* _To do_
Write out, word for word, only the lines from the one containing "Wrap output in" through the final line of the data.

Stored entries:

◇ ◇ ◇ ◇ ◇ ◇ ◇

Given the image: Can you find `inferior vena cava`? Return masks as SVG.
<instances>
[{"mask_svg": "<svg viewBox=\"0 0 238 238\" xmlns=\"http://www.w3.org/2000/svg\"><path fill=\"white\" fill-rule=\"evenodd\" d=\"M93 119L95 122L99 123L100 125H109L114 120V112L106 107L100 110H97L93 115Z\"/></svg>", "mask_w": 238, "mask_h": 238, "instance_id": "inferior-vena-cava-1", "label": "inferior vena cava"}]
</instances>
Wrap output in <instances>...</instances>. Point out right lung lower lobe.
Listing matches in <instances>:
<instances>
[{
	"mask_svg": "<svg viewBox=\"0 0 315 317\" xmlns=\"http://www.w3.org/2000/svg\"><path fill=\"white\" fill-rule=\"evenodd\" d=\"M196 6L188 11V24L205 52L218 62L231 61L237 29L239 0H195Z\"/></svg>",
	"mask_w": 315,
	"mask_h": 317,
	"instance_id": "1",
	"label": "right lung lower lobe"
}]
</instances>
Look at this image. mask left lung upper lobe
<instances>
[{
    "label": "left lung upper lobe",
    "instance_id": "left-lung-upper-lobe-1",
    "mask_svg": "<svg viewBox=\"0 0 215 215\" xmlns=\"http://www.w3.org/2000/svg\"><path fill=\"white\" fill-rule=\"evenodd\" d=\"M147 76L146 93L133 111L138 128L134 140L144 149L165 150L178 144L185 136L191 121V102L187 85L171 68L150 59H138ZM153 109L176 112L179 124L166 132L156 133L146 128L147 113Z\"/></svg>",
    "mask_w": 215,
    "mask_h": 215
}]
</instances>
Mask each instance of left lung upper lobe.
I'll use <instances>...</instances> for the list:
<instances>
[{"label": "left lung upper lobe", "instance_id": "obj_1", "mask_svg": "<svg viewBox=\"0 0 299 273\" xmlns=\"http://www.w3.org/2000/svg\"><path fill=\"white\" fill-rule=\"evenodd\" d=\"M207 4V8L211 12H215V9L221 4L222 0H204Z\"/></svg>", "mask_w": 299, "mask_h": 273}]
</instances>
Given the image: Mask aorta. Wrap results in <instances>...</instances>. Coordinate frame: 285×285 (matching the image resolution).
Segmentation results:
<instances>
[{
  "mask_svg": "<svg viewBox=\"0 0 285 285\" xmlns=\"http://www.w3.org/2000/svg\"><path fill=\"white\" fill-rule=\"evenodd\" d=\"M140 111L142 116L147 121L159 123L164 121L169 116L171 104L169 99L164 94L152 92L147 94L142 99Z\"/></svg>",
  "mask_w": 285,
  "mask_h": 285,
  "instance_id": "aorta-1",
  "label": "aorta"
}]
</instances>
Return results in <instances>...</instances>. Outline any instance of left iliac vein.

◇ ◇ ◇ ◇ ◇ ◇ ◇

* _Exercise response_
Wrap output in <instances>...</instances>. Point out right lung lower lobe.
Listing matches in <instances>:
<instances>
[{
	"mask_svg": "<svg viewBox=\"0 0 315 317\" xmlns=\"http://www.w3.org/2000/svg\"><path fill=\"white\" fill-rule=\"evenodd\" d=\"M196 6L188 11V24L205 52L218 62L231 61L237 29L239 0H195Z\"/></svg>",
	"mask_w": 315,
	"mask_h": 317,
	"instance_id": "1",
	"label": "right lung lower lobe"
}]
</instances>
Look at this image. mask left lung upper lobe
<instances>
[{
    "label": "left lung upper lobe",
    "instance_id": "left-lung-upper-lobe-1",
    "mask_svg": "<svg viewBox=\"0 0 215 215\" xmlns=\"http://www.w3.org/2000/svg\"><path fill=\"white\" fill-rule=\"evenodd\" d=\"M147 76L146 93L133 111L138 128L134 140L144 149L165 150L178 144L185 136L191 121V102L187 85L171 68L150 59H138ZM153 109L176 112L179 124L166 132L156 133L146 128L147 113Z\"/></svg>",
    "mask_w": 215,
    "mask_h": 215
}]
</instances>
Mask each instance of left lung upper lobe.
I'll use <instances>...</instances> for the list:
<instances>
[{"label": "left lung upper lobe", "instance_id": "obj_1", "mask_svg": "<svg viewBox=\"0 0 299 273\" xmlns=\"http://www.w3.org/2000/svg\"><path fill=\"white\" fill-rule=\"evenodd\" d=\"M207 4V8L211 12H215V9L221 4L222 0H204Z\"/></svg>", "mask_w": 299, "mask_h": 273}]
</instances>
Given the image: Mask aorta. Wrap results in <instances>...</instances>. Coordinate frame: 285×285 (matching the image resolution).
Segmentation results:
<instances>
[{
  "mask_svg": "<svg viewBox=\"0 0 285 285\" xmlns=\"http://www.w3.org/2000/svg\"><path fill=\"white\" fill-rule=\"evenodd\" d=\"M140 111L142 116L147 121L159 123L164 121L169 116L171 104L169 99L164 94L152 92L147 94L142 99Z\"/></svg>",
  "mask_w": 285,
  "mask_h": 285,
  "instance_id": "aorta-1",
  "label": "aorta"
}]
</instances>
Return results in <instances>...</instances>. Outline any instance of left iliac vein.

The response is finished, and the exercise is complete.